Rudolph Giuliani, who runs ahead or at least even in most polls of Republicans, is way off to the left of the party's base. He supports abortion rights and some gay rights measures, and has backed lots of gun-control measures. After his second marriage collapsed, he moved in with a gay couple. Giuliani simply flunks the litmus tests of the cultural conservatives who have had an effective veto on the Republican nomination since 1980.
John McCain, running even or a bit ahead in Republican polls, doesn't flunk most of these litmus tests. But he has been a party maverick, on campaign finance regulation, some tax cuts, climate change and judges. He took some tough shots at conservative religious leaders in 2000, though he's made up for them since.
He's against abortion, but he's never emphasized the issue, and he voted against banning same-sex marriage.
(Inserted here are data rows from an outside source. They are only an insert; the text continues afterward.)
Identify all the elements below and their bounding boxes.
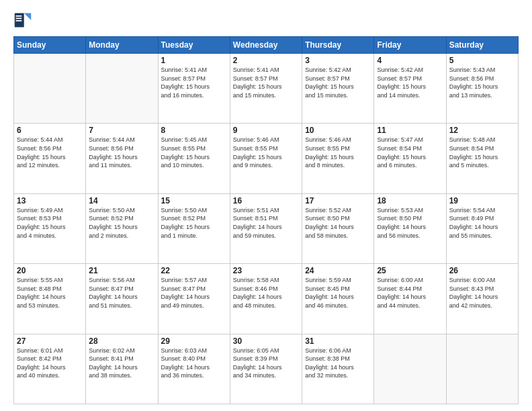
day-number: 19 [449,196,515,205]
logo [13,11,35,30]
day-info: Sunrise: 5:54 AM Sunset: 8:49 PM Dayligh… [449,206,515,240]
day-info: Sunrise: 5:50 AM Sunset: 8:52 PM Dayligh… [89,206,154,240]
day-info: Sunrise: 5:55 AM Sunset: 8:48 PM Dayligh… [17,276,83,310]
header [13,11,519,30]
calendar-cell [446,334,518,404]
col-header-thursday: Thursday [302,37,374,54]
col-header-wednesday: Wednesday [230,37,302,54]
page: SundayMondayTuesdayWednesdayThursdayFrid… [0,0,532,411]
day-number: 23 [233,266,299,275]
header-row: SundayMondayTuesdayWednesdayThursdayFrid… [14,37,519,54]
calendar-cell: 31Sunrise: 6:06 AM Sunset: 8:38 PM Dayli… [302,334,374,404]
calendar-cell: 18Sunrise: 5:53 AM Sunset: 8:50 PM Dayli… [374,193,446,263]
calendar-cell: 17Sunrise: 5:52 AM Sunset: 8:50 PM Dayli… [302,193,374,263]
day-number: 18 [377,196,443,205]
logo-icon [13,11,32,30]
day-number: 8 [161,126,227,135]
calendar-cell: 4Sunrise: 5:42 AM Sunset: 8:57 PM Daylig… [374,54,446,124]
day-info: Sunrise: 5:56 AM Sunset: 8:47 PM Dayligh… [89,276,154,310]
day-number: 3 [305,56,371,65]
day-info: Sunrise: 6:01 AM Sunset: 8:42 PM Dayligh… [17,347,83,380]
day-number: 31 [305,336,371,346]
day-info: Sunrise: 6:03 AM Sunset: 8:40 PM Dayligh… [161,347,227,380]
calendar-cell: 15Sunrise: 5:50 AM Sunset: 8:52 PM Dayli… [158,193,230,263]
week-row-2: 6Sunrise: 5:44 AM Sunset: 8:56 PM Daylig… [14,124,519,193]
day-info: Sunrise: 6:05 AM Sunset: 8:39 PM Dayligh… [233,347,299,380]
calendar-cell: 6Sunrise: 5:44 AM Sunset: 8:56 PM Daylig… [14,124,86,193]
calendar-cell [14,54,86,124]
day-info: Sunrise: 5:45 AM Sunset: 8:55 PM Dayligh… [161,136,227,169]
day-info: Sunrise: 5:44 AM Sunset: 8:56 PM Dayligh… [17,136,83,169]
calendar-cell: 9Sunrise: 5:46 AM Sunset: 8:55 PM Daylig… [230,124,302,193]
day-number: 29 [161,336,227,346]
day-number: 4 [377,56,443,65]
calendar-cell: 20Sunrise: 5:55 AM Sunset: 8:48 PM Dayli… [14,264,86,334]
calendar-cell: 25Sunrise: 6:00 AM Sunset: 8:44 PM Dayli… [374,264,446,334]
calendar-cell: 19Sunrise: 5:54 AM Sunset: 8:49 PM Dayli… [446,193,518,263]
calendar-cell: 23Sunrise: 5:58 AM Sunset: 8:46 PM Dayli… [230,264,302,334]
day-info: Sunrise: 5:52 AM Sunset: 8:50 PM Dayligh… [305,206,371,240]
calendar-cell: 11Sunrise: 5:47 AM Sunset: 8:54 PM Dayli… [374,124,446,193]
calendar-cell: 24Sunrise: 5:59 AM Sunset: 8:45 PM Dayli… [302,264,374,334]
col-header-saturday: Saturday [446,37,518,54]
calendar-cell: 30Sunrise: 6:05 AM Sunset: 8:39 PM Dayli… [230,334,302,404]
day-info: Sunrise: 5:43 AM Sunset: 8:56 PM Dayligh… [449,66,515,99]
day-number: 12 [449,126,515,135]
day-number: 15 [161,196,227,205]
day-info: Sunrise: 5:41 AM Sunset: 8:57 PM Dayligh… [161,66,227,99]
day-info: Sunrise: 5:48 AM Sunset: 8:54 PM Dayligh… [449,136,515,169]
svg-rect-2 [16,15,22,17]
calendar-cell: 12Sunrise: 5:48 AM Sunset: 8:54 PM Dayli… [446,124,518,193]
calendar-cell: 14Sunrise: 5:50 AM Sunset: 8:52 PM Dayli… [86,193,158,263]
day-number: 25 [377,266,443,275]
day-info: Sunrise: 5:46 AM Sunset: 8:55 PM Dayligh… [233,136,299,169]
calendar-cell: 10Sunrise: 5:46 AM Sunset: 8:55 PM Dayli… [302,124,374,193]
day-info: Sunrise: 5:59 AM Sunset: 8:45 PM Dayligh… [305,276,371,310]
calendar-cell: 21Sunrise: 5:56 AM Sunset: 8:47 PM Dayli… [86,264,158,334]
day-number: 28 [89,336,154,346]
day-number: 27 [17,336,83,346]
day-number: 30 [233,336,299,346]
day-number: 2 [233,56,299,65]
day-info: Sunrise: 5:58 AM Sunset: 8:46 PM Dayligh… [233,276,299,310]
calendar-cell: 8Sunrise: 5:45 AM Sunset: 8:55 PM Daylig… [158,124,230,193]
calendar-table: SundayMondayTuesdayWednesdayThursdayFrid… [13,36,519,404]
col-header-monday: Monday [86,37,158,54]
day-number: 6 [17,126,83,135]
day-number: 24 [305,266,371,275]
day-info: Sunrise: 5:44 AM Sunset: 8:56 PM Dayligh… [89,136,154,169]
day-number: 1 [161,56,227,65]
col-header-tuesday: Tuesday [158,37,230,54]
calendar-cell: 13Sunrise: 5:49 AM Sunset: 8:53 PM Dayli… [14,193,86,263]
day-number: 20 [17,266,83,275]
calendar-cell: 27Sunrise: 6:01 AM Sunset: 8:42 PM Dayli… [14,334,86,404]
day-info: Sunrise: 5:47 AM Sunset: 8:54 PM Dayligh… [377,136,443,169]
day-info: Sunrise: 5:53 AM Sunset: 8:50 PM Dayligh… [377,206,443,240]
day-info: Sunrise: 5:42 AM Sunset: 8:57 PM Dayligh… [305,66,371,99]
day-info: Sunrise: 5:46 AM Sunset: 8:55 PM Dayligh… [305,136,371,169]
calendar-cell: 22Sunrise: 5:57 AM Sunset: 8:47 PM Dayli… [158,264,230,334]
svg-rect-4 [16,20,22,21]
week-row-1: 1Sunrise: 5:41 AM Sunset: 8:57 PM Daylig… [14,54,519,124]
week-row-4: 20Sunrise: 5:55 AM Sunset: 8:48 PM Dayli… [14,264,519,334]
day-info: Sunrise: 6:02 AM Sunset: 8:41 PM Dayligh… [89,347,154,380]
day-number: 17 [305,196,371,205]
calendar-cell [374,334,446,404]
day-number: 16 [233,196,299,205]
day-info: Sunrise: 5:51 AM Sunset: 8:51 PM Dayligh… [233,206,299,240]
svg-rect-3 [16,18,22,19]
col-header-friday: Friday [374,37,446,54]
day-info: Sunrise: 5:42 AM Sunset: 8:57 PM Dayligh… [377,66,443,99]
calendar-cell: 3Sunrise: 5:42 AM Sunset: 8:57 PM Daylig… [302,54,374,124]
day-number: 10 [305,126,371,135]
calendar-cell: 28Sunrise: 6:02 AM Sunset: 8:41 PM Dayli… [86,334,158,404]
day-number: 13 [17,196,83,205]
day-number: 11 [377,126,443,135]
calendar-cell: 2Sunrise: 5:41 AM Sunset: 8:57 PM Daylig… [230,54,302,124]
day-number: 26 [449,266,515,275]
week-row-3: 13Sunrise: 5:49 AM Sunset: 8:53 PM Dayli… [14,193,519,263]
day-info: Sunrise: 5:41 AM Sunset: 8:57 PM Dayligh… [233,66,299,99]
calendar-cell: 26Sunrise: 6:00 AM Sunset: 8:43 PM Dayli… [446,264,518,334]
day-number: 22 [161,266,227,275]
calendar-cell: 1Sunrise: 5:41 AM Sunset: 8:57 PM Daylig… [158,54,230,124]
Hillary Rodham Clinton, despite big leads in polls of Democrats, is also in tension with her party's base. She voted for the Iraq war resolution in 2002 and has not, like many other Democrats, apologized for doing so. She has been attacked sharply for her stands on left-wing Websites like Daily Kos. She sometimes sharply criticizes the Bush administration, but avoids the tone of shrill hatred that dominated the party's 2004 campaign and surfaced again in the defeat of Connecticut's Joe Lieberman.
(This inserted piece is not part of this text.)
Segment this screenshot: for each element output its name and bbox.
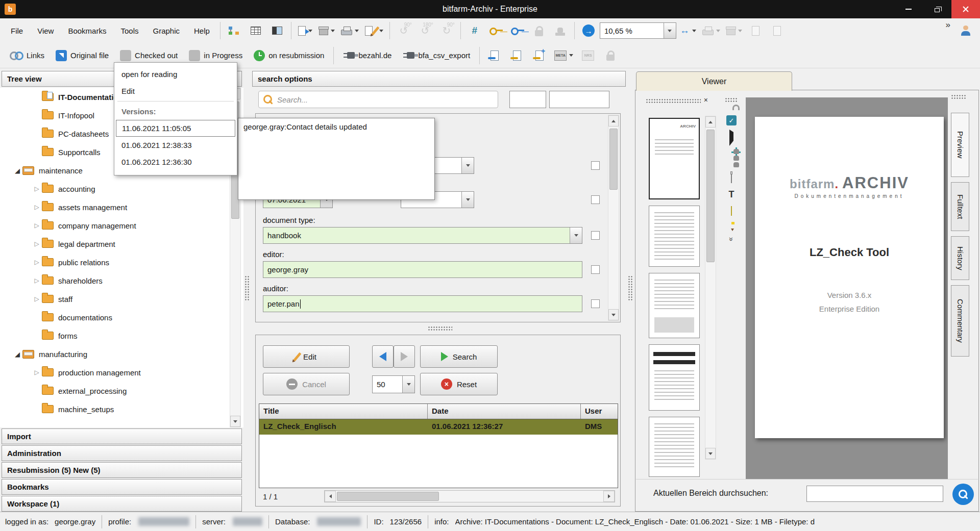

This tension with the party base is surely a liability for Giuliani, McCain and Clinton. But they each, to varying degrees, have an asset that few presidential candidates have ever had: We know how they handle crises or adversity. Going into the 2000 presidential race, few voters felt sure they knew how George W. Bush or Al Gore would respond to crisis. We could only look for clues and make guesses.
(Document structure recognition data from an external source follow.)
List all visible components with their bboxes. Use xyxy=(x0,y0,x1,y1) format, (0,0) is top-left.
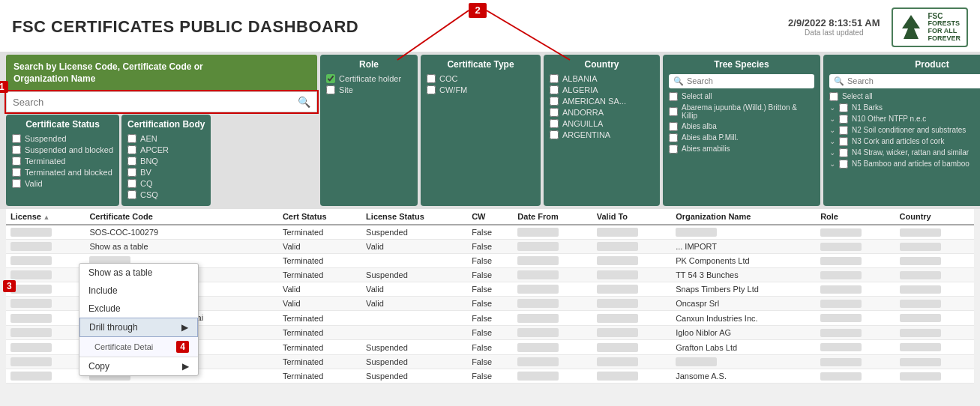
cert-type-checkbox[interactable] xyxy=(427,85,436,94)
product-item[interactable]: ⌄ N3 Cork and articles of cork xyxy=(829,137,980,146)
product-search-input[interactable] xyxy=(847,76,980,85)
cert-status-item[interactable]: Terminated and blocked xyxy=(12,168,113,177)
cert-status-checkbox[interactable] xyxy=(12,179,21,188)
product-checkbox[interactable] xyxy=(839,115,848,124)
product-item[interactable]: ⌄ N10 Other NTFP n.e.c xyxy=(829,115,980,124)
cell-date-from xyxy=(513,311,592,326)
cert-body-checkbox[interactable] xyxy=(127,134,136,143)
cert-body-item[interactable]: BV xyxy=(127,168,205,177)
cert-body-item[interactable]: CSQ xyxy=(127,190,205,199)
tree-species-label: Select all xyxy=(682,92,712,100)
cert-status-item[interactable]: Terminated xyxy=(12,157,113,166)
cert-body-item[interactable]: BNQ xyxy=(127,157,205,166)
cell-org-name: Snaps Timbers Pty Ltd xyxy=(671,282,816,297)
tree-species-item[interactable]: Abies alba xyxy=(669,122,814,131)
table-row[interactable]: SOS-COC-100279 Terminated Suspended Fals… xyxy=(6,225,974,240)
tree-species-item[interactable]: Select all xyxy=(669,92,814,101)
product-checkbox[interactable] xyxy=(839,137,848,146)
country-checkbox[interactable] xyxy=(550,97,559,106)
country-checkbox[interactable] xyxy=(550,108,559,117)
cert-type-item[interactable]: CW/FM xyxy=(427,85,535,94)
cell-license-status xyxy=(361,326,467,340)
country-label: ALBANIA xyxy=(562,74,597,83)
role-item[interactable]: Certificate holder xyxy=(326,74,412,83)
product-item[interactable]: ⌄ N1 Barks xyxy=(829,103,980,112)
context-menu-item-exclude[interactable]: Exclude xyxy=(79,300,198,318)
product-item[interactable]: Select all xyxy=(829,92,980,101)
cert-body-item[interactable]: APCER xyxy=(127,145,205,154)
product-checkbox[interactable] xyxy=(839,160,848,169)
tree-species-label: Abies alba xyxy=(682,122,717,130)
main-search-input[interactable] xyxy=(13,97,293,108)
cell-valid-to xyxy=(592,355,671,369)
country-item[interactable]: ARGENTINA xyxy=(550,130,654,139)
cert-status-checkbox[interactable] xyxy=(12,145,21,154)
tree-species-checkbox[interactable] xyxy=(669,122,678,131)
cell-org-name: Jansome A.S. xyxy=(671,369,816,384)
col-license: License xyxy=(6,209,85,225)
country-item[interactable]: AMERICAN SA... xyxy=(550,97,654,106)
cert-status-label: Suspended xyxy=(25,134,67,143)
cert-status-item[interactable]: Valid xyxy=(12,179,113,188)
cert-body-checkbox[interactable] xyxy=(127,190,136,199)
cell-role xyxy=(816,326,895,340)
context-menu-item-cert-detail[interactable]: Certificate Detai4 xyxy=(79,337,198,357)
cert-body-checkbox[interactable] xyxy=(127,145,136,154)
context-menu-item-copy[interactable]: Copy ▶ xyxy=(79,357,198,375)
cert-status-checkbox[interactable] xyxy=(12,168,21,177)
tree-species-item[interactable]: Abies amabilis xyxy=(669,145,814,154)
country-checkbox[interactable] xyxy=(550,130,559,139)
context-menu-item-drill[interactable]: Drill through ▶ xyxy=(79,318,198,337)
cell-license-status: Suspended xyxy=(361,369,467,384)
product-item[interactable]: ⌄ N4 Straw, wicker, rattan and similar xyxy=(829,148,980,157)
tree-species-checkbox[interactable] xyxy=(669,107,678,116)
country-item[interactable]: ALGERIA xyxy=(550,85,654,94)
product-checkbox[interactable] xyxy=(829,92,838,101)
cert-body-item[interactable]: CQ xyxy=(127,179,205,188)
cert-type-item[interactable]: COC xyxy=(427,74,535,83)
cert-status-item[interactable]: Suspended xyxy=(12,134,113,143)
tree-species-checkbox[interactable] xyxy=(669,145,678,154)
col-org-name: Organization Name xyxy=(671,209,816,225)
context-menu-item-include[interactable]: Include xyxy=(79,282,198,300)
product-item[interactable]: ⌄ N5 Bamboo and articles of bamboo xyxy=(829,160,980,169)
table-row[interactable]: Show as a table Valid Valid False ... IM… xyxy=(6,240,974,254)
product-checkbox[interactable] xyxy=(839,148,848,157)
role-item[interactable]: Site xyxy=(326,85,412,94)
cell-cert-status: Terminated xyxy=(278,355,361,369)
cell-role xyxy=(816,282,895,297)
cell-country xyxy=(895,340,974,355)
tree-species-search[interactable]: 🔍 xyxy=(669,74,814,88)
tree-species-checkbox[interactable] xyxy=(669,133,678,142)
context-menu-item-show-table[interactable]: Show as a table xyxy=(79,264,198,282)
role-checkbox[interactable] xyxy=(326,74,335,83)
cert-type-panel: Certificate Type COC CW/FM xyxy=(421,55,541,207)
cert-body-checkbox[interactable] xyxy=(127,168,136,177)
cert-body-checkbox[interactable] xyxy=(127,157,136,166)
country-checkbox[interactable] xyxy=(550,74,559,83)
cert-status-checkbox[interactable] xyxy=(12,157,21,166)
cert-body-item[interactable]: AEN xyxy=(127,134,205,143)
country-item[interactable]: ALBANIA xyxy=(550,74,654,83)
tree-species-item[interactable]: Abarema jupunba (Willd.) Britton & Killi… xyxy=(669,103,814,120)
cell-role xyxy=(816,268,895,282)
product-checkbox[interactable] xyxy=(839,103,848,112)
cell-country xyxy=(895,268,974,282)
cert-body-checkbox[interactable] xyxy=(127,179,136,188)
cert-status-checkbox[interactable] xyxy=(12,134,21,143)
tree-species-item[interactable]: Abies alba P.Mill. xyxy=(669,133,814,142)
product-search[interactable]: 🔍 xyxy=(829,74,980,88)
cert-status-label: Suspended and blocked xyxy=(25,145,113,154)
tree-species-search-input[interactable] xyxy=(687,76,810,85)
cert-type-checkbox[interactable] xyxy=(427,74,436,83)
country-item[interactable]: ANDORRA xyxy=(550,108,654,117)
country-checkbox[interactable] xyxy=(550,119,559,128)
role-checkbox[interactable] xyxy=(326,85,335,94)
country-checkbox[interactable] xyxy=(550,85,559,94)
cert-status-item[interactable]: Suspended and blocked xyxy=(12,145,113,154)
product-item[interactable]: ⌄ N2 Soil conditioner and substrates xyxy=(829,126,980,135)
tree-species-checkbox[interactable] xyxy=(669,92,678,101)
country-item[interactable]: ANGUILLA xyxy=(550,119,654,128)
cert-type-items: COC CW/FM xyxy=(427,74,535,94)
product-checkbox[interactable] xyxy=(839,126,848,135)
But we don't have to ask how Giuliani would respond.
We know the answer. We saw him on Sept. 11, and during the days and weeks after. That's why Giuliani is getting support from many who don't agree with him on cultural issues. They're confident he'll be a strong and effective leader. About John McCain, we know that he endured seven years as a prisoner of war, went through torture and refused several offers of freedom. We know that he overcame his bitterness over his defeat in 2000 and offered staunch support to the man who beat him. We know he has a temper, but also a gift for self-deprecating humor.
As for Hillary Rodham Clinton, we saw her endure humiliations -- the collapse of her health care plan, the revelations of her husband's infidelities -- that would make most of us want to crawl in a hole. Yet she persevered, concentrating on her work and winning office in the most raucous political environment in America. You may not like her, but you can't deny that she's shown perseverance and grace under pressure -- a good quality for any president.
As it happens, the two major party nominees in 1928 had similar political assets. Americans then knew how Herbert Hoover administered war relief in Europe and Russia and responded to the disastrous Mississippi River flood in 1927.
Many Americans had also observed close-up his opponent, Al Smith, who was the governor of the largest and most visible state for eight years before the election. Both were in tension with their parties' bases: Hoover was a big government man; Smith, as a Catholic, was anathema to many ancestral Southern Democrats. The 1928 election shook up the political map. Hoover carried most border and Southern states, Smith heavily Catholic Massachusetts and Rhode Island.
The 2008 frontrunners aren't sure to be nominated. But a contest between two of them could shake up the political alignments that have been solidly in place for 10 years.